FESTIVAL DE CANNES 2021 – Scénariste de métier, Eskil Vogt est présent en compétition officielle à travers le très beau Julie (en 12 chapitres) de son ami Joachim Trier qu’il a co-écrit. Mais c’est en tant que réalisateur qu’il évolue dans la section Un Certain Regard, avec The Innocents, un film fantastique qui flirte avec l’horreur. Sa projection remarquée sur la Croisette commence déjà à lui construire une réputation qui pourrait bien grandir au fil des semaines.
Dans la quiétude d’une banlieue assoupie par l’été nordique, quatre enfants se découvrent d’étonnants pouvoirs qu’ils convoquent innocemment dans leurs jeux, loin du regard des adultes. Alors qu’ils explorent leurs nouvelles aptitudes dans la forêt et le parc environnants, leurs distractions prennent peu à peu une tournure inquiétante.
Quand on évoque le fantastique et les enfants, nos souvenirs cinématographiques convoquent une imagerie bien particulière, des inquiétants regards vides et terrifiants… Mais, The Innocents en prend le contre-pied et nous met face à des personnages aussi amusés que nous par la découverte de leurs pouvoirs. Une grande partie du film est en effet consacré à un aspect didactique de ce groupe, délaissé par leurs parents pendant les vacances d’été. De cette bande va naître une réflexion pertinente sur la découverte de leurs facultés en parallèle de celle de leurs corps.
Jeux d’enfants
Dans une critique à peine cachée de la société norvégienne, les personnages de The Innocents évoluent dans une cité HLM filmée comme un camp de vacances bucolique.
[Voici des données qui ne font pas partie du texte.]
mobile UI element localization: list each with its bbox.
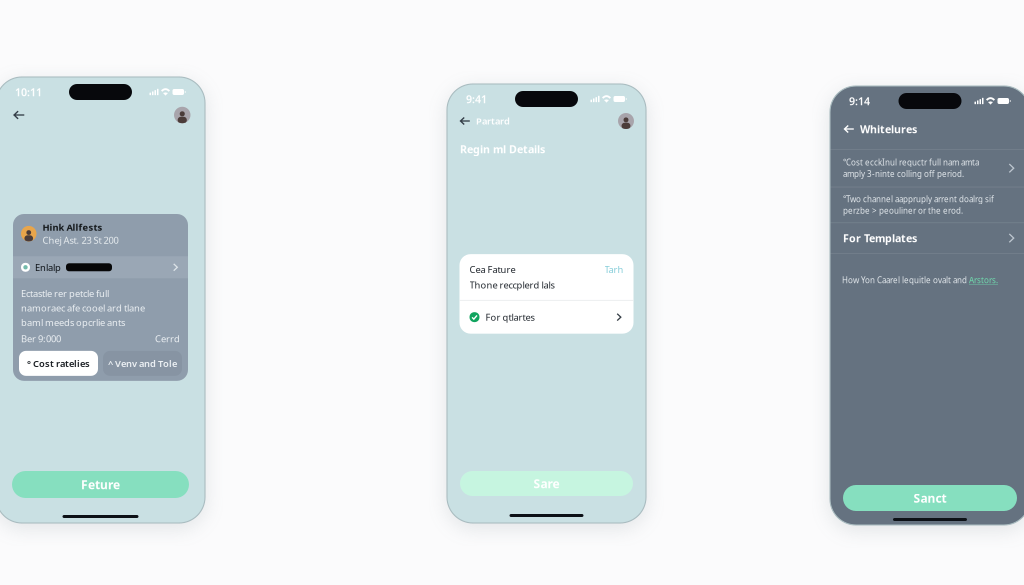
button[interactable]: For Templates [830,223,1024,253]
staticText: Enlalp [35,261,61,274]
staticText: Whitelures [860,122,917,136]
staticText: 9:14 [849,94,870,108]
button[interactable]: Enlalp [13,256,188,278]
staticText: ^ Venv and Tole [108,357,177,370]
staticText: Ectastle rer petcle full [21,287,109,300]
staticText: baml meeds opcrlie ants [21,316,125,328]
staticText: namoraec afe cooel ard tlane [21,302,145,314]
staticText: Arstors. [969,275,998,285]
staticText: For qtlartes [486,311,534,323]
button[interactable]: Partard [456,111,514,131]
staticText: Hink Allfests [42,221,102,233]
staticText: perzbe > peouliner or the erod. [843,205,963,216]
staticText: Cerrd [155,332,180,345]
button[interactable]: Back [8,104,30,126]
staticText: Thone reccplerd lals [470,279,554,291]
staticText: 9:41 [466,92,487,106]
button[interactable]: Sare [460,471,633,496]
staticText: Tarh [604,263,624,276]
button[interactable]: °Cost ecckInul requctr full nam amta [830,150,1024,187]
staticText: 10:11 [15,85,42,99]
staticText: Sare [534,476,560,491]
button[interactable]: Whitelures [840,118,921,140]
staticText: Ber 9:000 [21,332,61,345]
button[interactable]: Feture [12,471,189,498]
button[interactable]: Profile [615,110,637,132]
button[interactable]: ^ Venv and Tole [103,351,182,376]
staticText: How Yon Caarel lequitle ovalt and [842,275,969,285]
button[interactable]: Arstors. [969,275,998,285]
staticText: Cea Fature [470,263,516,276]
button[interactable]: Profile [171,104,194,126]
staticText: Sanct [914,490,946,506]
staticText: ° Cost ratelies [27,357,90,370]
staticText: Regin ml Details [460,142,545,156]
staticText: For Templates [843,231,917,245]
staticText: Chej Ast. 23 St 200 [42,234,118,246]
button[interactable]: ° Cost ratelies [19,351,98,376]
staticText: °Cost ecckInul requctr full nam amta [843,157,979,168]
button[interactable]: For qtlartes [460,301,634,334]
staticText: °Two channel aappruply arrent doalrg sif [843,194,994,204]
staticText: Feture [81,476,120,492]
button[interactable]: Sanct [843,485,1017,511]
staticText: Partard [476,115,510,127]
staticText: amply 3-ninte colling off period. [843,169,964,179]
De ce décalage va naître une ambiance presque malsaine qui sert de décor à la progression du long-métrage. Terrain d’expérimentation, ces longs immeubles vont progressivement ressembler à des sources de dangers pour eux comme pour nous. Si le film arrive à nous faire craindre chaque angle mort, c’est grâce à la réalisation d’Eskil Vogt. Parfaitement maîtrisée, elle joue également du contraste entre de longs plans aériens et fluides et la violence de certaines scènes. Tout se construit en décalage parallèle et constant avec la narration.
Pour incarner cette lente montée en tension, le film peut compter sur ses incroyables jeunes actrices et acteurs. Rarement l’on aura vu de telles performances, aussi incarnées que naturelles. Vogt peut remercier son casting de talent et complémentaire, qui permet à The Innocents d’insidieusement semer le doute chez le public. A la photographie, Sturla Brandth Grøvlen arrive à créer une sublime harmonie froide où l’humanité semble peu à peu s’effacer. Une harmonie initiale qui va faire éclore les pensées les plus sombres de ces enfants, comme une vitre sans tain tournée vers nous.
Inquiétant dans sa beauté froide, The Innocents se construit dans un long parallèle à première vue innocent. Porté par son casting extraordinaire, le film d’Eskil Vogt s’envole dans une seconde partie dérangeante et inspirée, où le fantastique côtoie une vie quotidienne plus sombre qu’elle en à l’air. Sorte d’étude de la société norvégienne à travers ce groupe laissé pour compte, The Innocents prouve une nouvelle fois toute la pertinence et la maitrise du cinéma fantastique quand il est inspiré et porté par une vision.